The weakened form of the live virus in the oral vaccine cannot directly cause illness. However, because the vaccine is administered orally, the weakened virus is excreted in the feces. From there it can spread from someone who is vaccinated to their close contacts. If the weakened virus circulates from person to person long enough, it can mutate and regain its ability to cause paralysis.

The mutated virus can infect people in communities with poor sanitation and low vaccination rates, causing illness and even paralysis.

Fortunately, this is an extremely rare occurrence. With more than 10 billion doses of oral polio vaccine administered since 2000, fewer than 800 cases of vaccine-derived polio have been reported.

Apparently, the current patient in New York was somehow exposed to a mutated poliovirus that had been transmitted after vaccination abroad. Earlier this summer, routine surveillance detected vaccine-derived poliovirus in London’s sewage system, but no cases have been reported there.
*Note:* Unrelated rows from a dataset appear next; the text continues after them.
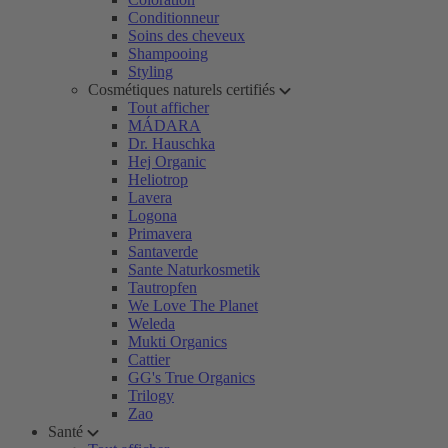
Conditionneur
Soins des cheveux
Shampooing
Styling
Cosmétiques naturels certifiés
Tout afficher
MÁDARA
Dr. Hauschka
Hej Organic
Heliotrop
Lavera
Logona
Primavera
Santaverde
Sante Naturkosmetik
Tautropfen
We Love The Planet
Weleda
Mukti Organics
Cattier
GG's True Organics
Trilogy
Zao
Santé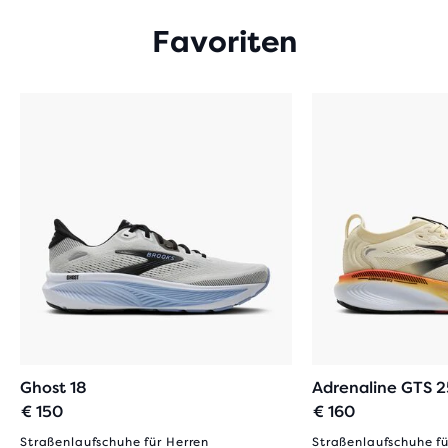
Favoriten
Ghost 18
Adrenaline GTS 2
€ 150
€ 160
Straßenlaufschuhe für Herren
Straßenlaufschuhe fü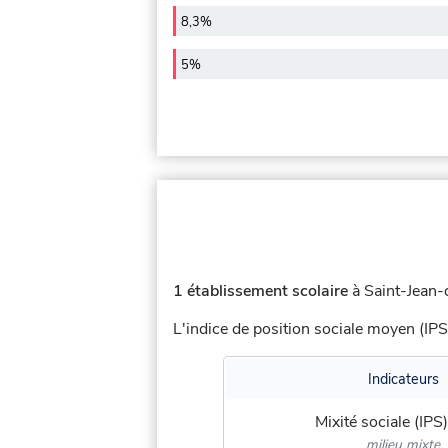
8,3%
5%
1 établissement scolaire
à Saint-Jean-
L'indice de position sociale moyen (IPS
Indicateurs
Mixité sociale (IPS)
milieu mixte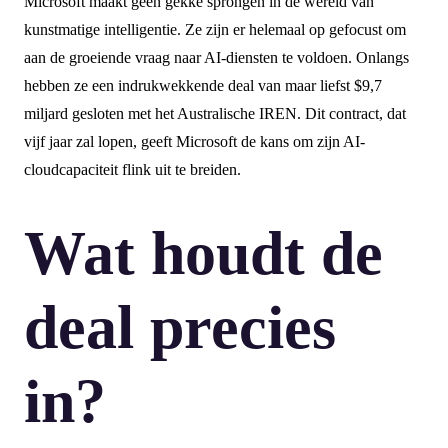
Microsoft maakt geen gekke sprongen in de wereld van
kunstmatige intelligentie. Ze zijn er helemaal op gefocust om
aan de groeiende vraag naar AI-diensten te voldoen. Onlangs
hebben ze een indrukwekkende deal van maar liefst $9,7
miljard gesloten met het Australische IREN. Dit contract, dat
vijf jaar zal lopen, geeft Microsoft de kans om zijn AI-
cloudcapaciteit flink uit te breiden.
Wat houdt de
deal precies
in?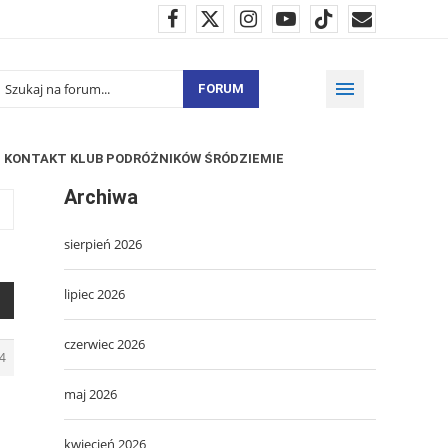
FORUM
KONTAKT KLUB PODRÓŻNIKÓW ŚRÓDZIEMIE
Archiwa
sierpień 2026
lipiec 2026
czerwiec 2026
4
maj 2026
kwiecień 2026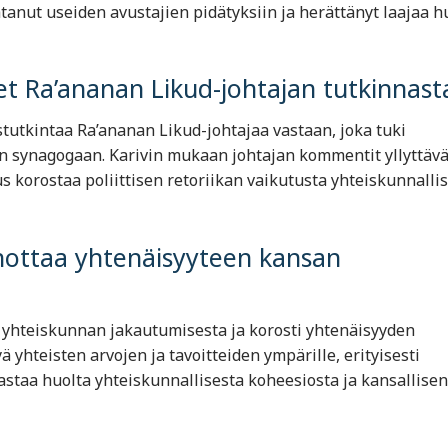
tanut useiden avustajien pidätyksiin ja herättänyt laajaa h
et Ra’ananan Likud-johtajan tutkinnast
stutkintaa Ra’ananan Likud-johtajaa vastaan, joka tuki
en synagogaan. Karivin mukaan johtajan kommentit yllyttävä
 korostaa poliittisen retoriikan vaikutusta yhteiskunnalli
ehottaa yhtenäisyyteen kansan
n yhteiskunnan jakautumisesta ja korosti yhtenäisyyden
ä yhteisten arvojen ja tavoitteiden ympärille, erityisesti
staa huolta yhteiskunnallisesta koheesiosta ja kansallisen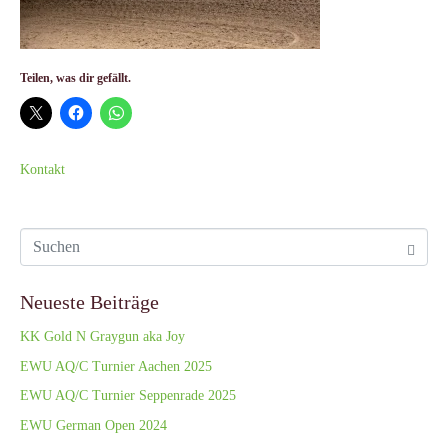
Teilen, was dir gefällt.
Kontakt
Neueste Beiträge
KK Gold N Graygun aka Joy
EWU AQ/C Turnier Aachen 2025
EWU AQ/C Turnier Seppenrade 2025
EWU German Open 2024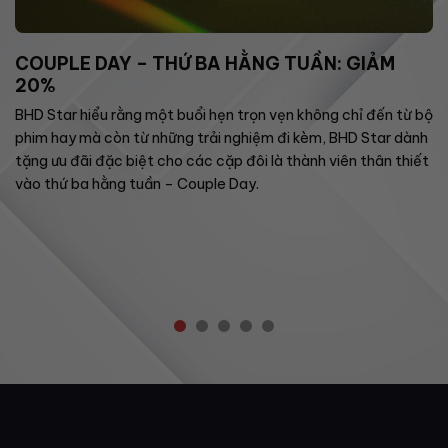
COUPLE DAY – THỨ BA HẰNG TUẦN: GIẢM
20%
BHD Star hiểu rằng một buổi hẹn trọn vẹn không chỉ đến từ bộ
phim hay mà còn từ những trải nghiệm đi kèm, BHD Star dành
tặng ưu đãi đặc biệt cho các cặp đôi là thành viên thân thiết
vào thứ ba hằng tuần – Couple Day.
Why use the oral vaccine anywhere if it carries this risk?

Actually, there is a silver lining in the fact that weakened live virus can circulate in the community once recipients of the oral vaccine excrete it in their faeces. Traveling by the faeces-to-oral route, it can help induce immunity even in people who were not directly vaccinated. The oral polio vaccine is also cheaper and easier to administer than inactivated polio vaccines.

Most importantly, the live virus vaccine stops the transmission of wild poliovirus in a way that the inactivated virus vaccine does not. The eradication of polio in the Americas, Europe, and Africa has been achieved solely through the use of the live oral vaccine. Once polio has been eliminated from a continent, then it is safe to stop using the live oral vaccine and use only the inactivated vaccine, which prevents disease in recipients and does not pose the rare risk of vaccine-derived paralytic polio .

A new, safer oral polio vaccine that has been designed not to mutate is now replacing the earlier live virus vaccine. Therefore, even this extremely rare complication of polio vaccination should soon become a thing of the past.

WHO: Polio eradication: reaching every last child.

How close is the world to eradicating polio?

Thanks to a tremendous global effort, two of the three viruses that cause polio have been eradicated. The world is now on the verge of eradicating the last one, wild poliovirus 1 (WPV1).

Today, endemic polio is only found in Pakistan, with 12 cases of paralytic polio so far in 2022, and Afghanistan, with just one case this year. Africa has two cases, imported from abroad, which are being contained through additional vaccination campaigns.

Once wild poliovirus has been eradicated from the planet, vaccination efforts can switch to inactivated polio vaccine, eliminating the risk of future vaccine-derived cases.